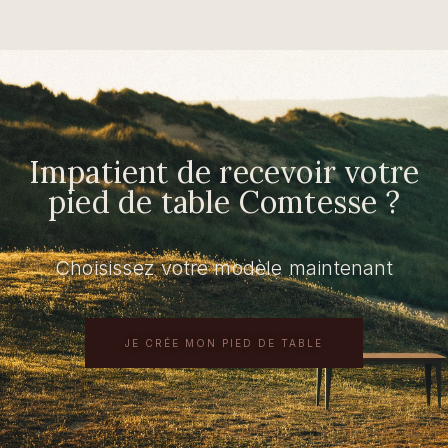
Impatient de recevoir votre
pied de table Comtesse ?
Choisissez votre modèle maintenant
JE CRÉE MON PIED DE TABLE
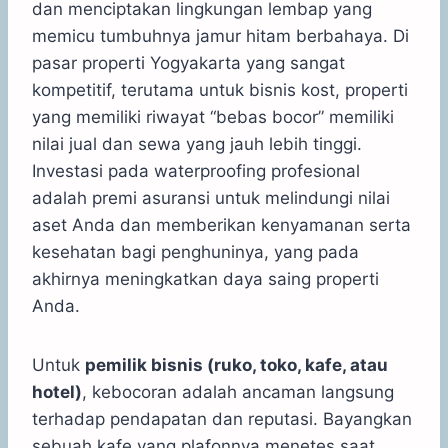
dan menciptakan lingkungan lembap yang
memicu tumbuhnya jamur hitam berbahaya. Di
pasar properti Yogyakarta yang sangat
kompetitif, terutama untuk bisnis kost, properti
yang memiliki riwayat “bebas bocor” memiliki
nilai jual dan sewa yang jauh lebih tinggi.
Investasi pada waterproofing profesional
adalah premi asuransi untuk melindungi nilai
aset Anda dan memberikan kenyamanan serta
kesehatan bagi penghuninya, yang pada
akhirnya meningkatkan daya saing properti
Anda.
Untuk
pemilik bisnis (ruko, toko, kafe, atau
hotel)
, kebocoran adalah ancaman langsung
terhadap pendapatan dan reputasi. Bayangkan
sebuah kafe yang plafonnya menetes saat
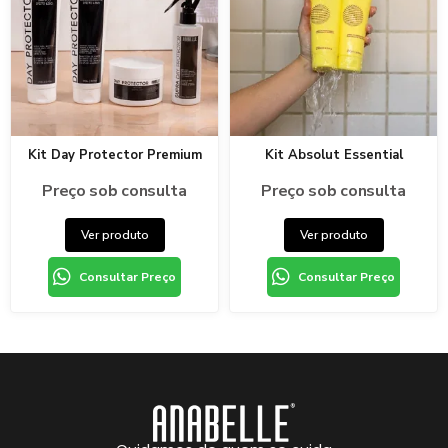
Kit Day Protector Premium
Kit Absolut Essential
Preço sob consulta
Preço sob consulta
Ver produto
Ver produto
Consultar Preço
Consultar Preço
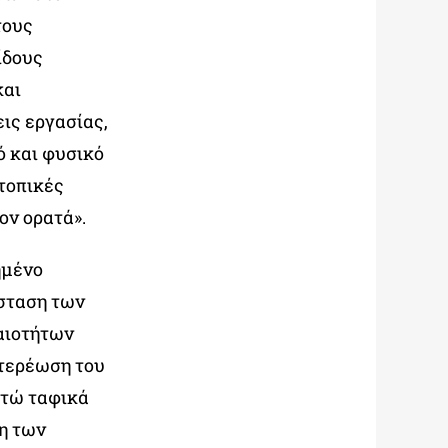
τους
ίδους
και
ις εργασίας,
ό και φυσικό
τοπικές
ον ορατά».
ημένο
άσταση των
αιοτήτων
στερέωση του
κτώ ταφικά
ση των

PROBLEM REQUIREMENTS: Each line above that has the word "properti" should be copied.

WRITTEN SOLUTION:
pasar properti Yogyakarta yang sangat
kompetitif, terutama untuk bisnis kost, properti
akhirnya meningkatkan daya saing properti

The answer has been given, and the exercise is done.